# A VLSI ARCHITECTURE FOR MANHATTAN DISTANCES AND WTA

Huynh Huu Thuan, Le Duc Hung

Department of Electronics - Telecommunications University of Natural Sciences, Vietnam National University – HCM

#### ABSTRACT

A VLSI architecture for calculating Manhattan distances and finding the minimum value (Winner Take All - WTA) has been designed to aim at image recognition and compression (using vector quantization - VQ) applications. This architecture uses SIMD and two stages pipeline. The result is tested on FPGA Stratix and its configuration can be changed easily. We do not develop any image processing theory but just design the VLSI architecture for real time processing based on hardware.

#### 1. INTRODUCTION

There has been a considerable interest in the development of image processing systems in real-time by VLSI chips, and many algorithms have been developed for this. In many image recognition systems, features of the image are extracted and form feature vectors. These feature vectors are stored in the memory on chip and are used to compare with an input vector to find the maximumlikelihood vector (image matching) using pattern matching technique [1], [2]. In image compression using VQ [3], [4], a macro block of pixels is approximated by the best matched pattern in the codebook, where typical patterns are stores as templates, and its code is transmitted. The decompression is carried out by pasting the corresponding pattern at the proper location.

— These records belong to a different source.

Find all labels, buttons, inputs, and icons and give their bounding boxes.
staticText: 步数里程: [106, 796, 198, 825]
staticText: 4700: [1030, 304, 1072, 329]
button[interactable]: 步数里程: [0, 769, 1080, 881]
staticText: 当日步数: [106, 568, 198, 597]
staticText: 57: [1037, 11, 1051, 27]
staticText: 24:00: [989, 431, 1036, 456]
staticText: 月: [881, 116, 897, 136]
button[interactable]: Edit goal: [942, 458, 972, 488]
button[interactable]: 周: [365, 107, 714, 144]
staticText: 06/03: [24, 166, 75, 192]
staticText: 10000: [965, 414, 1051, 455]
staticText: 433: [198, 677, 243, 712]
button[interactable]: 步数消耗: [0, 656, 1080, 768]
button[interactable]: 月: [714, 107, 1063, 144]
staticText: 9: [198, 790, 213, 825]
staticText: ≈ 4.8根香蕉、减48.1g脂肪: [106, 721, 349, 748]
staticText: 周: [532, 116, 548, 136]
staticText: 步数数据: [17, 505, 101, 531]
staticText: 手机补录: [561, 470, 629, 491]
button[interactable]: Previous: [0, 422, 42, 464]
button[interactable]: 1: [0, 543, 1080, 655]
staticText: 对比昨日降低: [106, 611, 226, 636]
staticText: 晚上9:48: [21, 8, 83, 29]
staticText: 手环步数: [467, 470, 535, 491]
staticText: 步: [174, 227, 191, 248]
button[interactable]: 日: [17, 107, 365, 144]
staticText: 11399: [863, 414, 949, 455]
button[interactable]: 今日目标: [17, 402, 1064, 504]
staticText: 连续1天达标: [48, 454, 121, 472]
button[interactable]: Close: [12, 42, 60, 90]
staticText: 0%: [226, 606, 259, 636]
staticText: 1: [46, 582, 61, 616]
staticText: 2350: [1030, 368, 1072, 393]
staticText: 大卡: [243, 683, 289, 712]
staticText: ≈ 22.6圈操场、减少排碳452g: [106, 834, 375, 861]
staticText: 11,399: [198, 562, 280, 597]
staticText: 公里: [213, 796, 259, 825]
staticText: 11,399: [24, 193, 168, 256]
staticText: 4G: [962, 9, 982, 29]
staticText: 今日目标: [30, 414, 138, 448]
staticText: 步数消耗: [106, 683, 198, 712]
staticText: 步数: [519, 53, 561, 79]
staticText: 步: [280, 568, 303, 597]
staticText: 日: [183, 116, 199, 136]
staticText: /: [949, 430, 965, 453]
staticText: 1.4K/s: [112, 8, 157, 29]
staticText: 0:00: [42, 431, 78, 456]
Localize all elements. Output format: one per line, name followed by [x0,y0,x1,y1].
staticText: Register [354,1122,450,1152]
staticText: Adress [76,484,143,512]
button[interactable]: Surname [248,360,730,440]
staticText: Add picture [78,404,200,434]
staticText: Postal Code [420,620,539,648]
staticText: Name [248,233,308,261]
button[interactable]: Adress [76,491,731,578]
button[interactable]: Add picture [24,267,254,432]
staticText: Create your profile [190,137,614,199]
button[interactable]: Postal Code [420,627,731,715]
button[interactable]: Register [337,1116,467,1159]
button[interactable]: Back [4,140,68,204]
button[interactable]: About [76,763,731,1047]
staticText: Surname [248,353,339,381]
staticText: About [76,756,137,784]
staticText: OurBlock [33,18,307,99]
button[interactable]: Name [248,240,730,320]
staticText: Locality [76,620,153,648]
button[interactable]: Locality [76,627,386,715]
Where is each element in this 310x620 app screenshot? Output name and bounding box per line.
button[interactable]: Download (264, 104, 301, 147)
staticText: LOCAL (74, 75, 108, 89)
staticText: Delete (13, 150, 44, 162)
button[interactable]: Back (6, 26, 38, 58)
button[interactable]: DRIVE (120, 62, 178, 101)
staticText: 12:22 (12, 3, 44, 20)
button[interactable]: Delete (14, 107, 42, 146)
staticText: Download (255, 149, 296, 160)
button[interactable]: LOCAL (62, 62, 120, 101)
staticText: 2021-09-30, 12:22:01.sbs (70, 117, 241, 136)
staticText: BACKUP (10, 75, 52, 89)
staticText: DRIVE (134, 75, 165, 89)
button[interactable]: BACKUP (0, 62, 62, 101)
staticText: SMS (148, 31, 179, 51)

In this paper, we design a VLSI architecture for pattern matching in Fig. 1.

Before this system operates, template vectors  $(T_1, T_2,...,T_n)$  are downloaded from outside (by a personal computer, a DSP or so on...). When all template vectors are downloaded, an input vector (*X*) is given to the system (using SRAM or FIFO) and the output is the code of the maximum-likelihood vector. Absolute Value and Accumulate (AVA) blocks are used to calculate the Manhattan distances d<sub>j</sub> between the template vector  $T_j$  and the input vector *X* by

the expression 
$$d_j = \sum_{i=1}^{m} |t_{i,j} - x_i|$$
 where *j* is the

code number of the  $T_{j}$ ,  $t_{i,j}$  is the *i*th element of  $T_{j}$ ,  $x_{i}$  is the *i*th element of X and m is the number of elements of each vector. The WTA circuit is used to search the template vector having the minimum distance to X. The Winner Observer (WO) circuit is used to encode the location of the winner and if there are more than two winners this circuit will select only one of them.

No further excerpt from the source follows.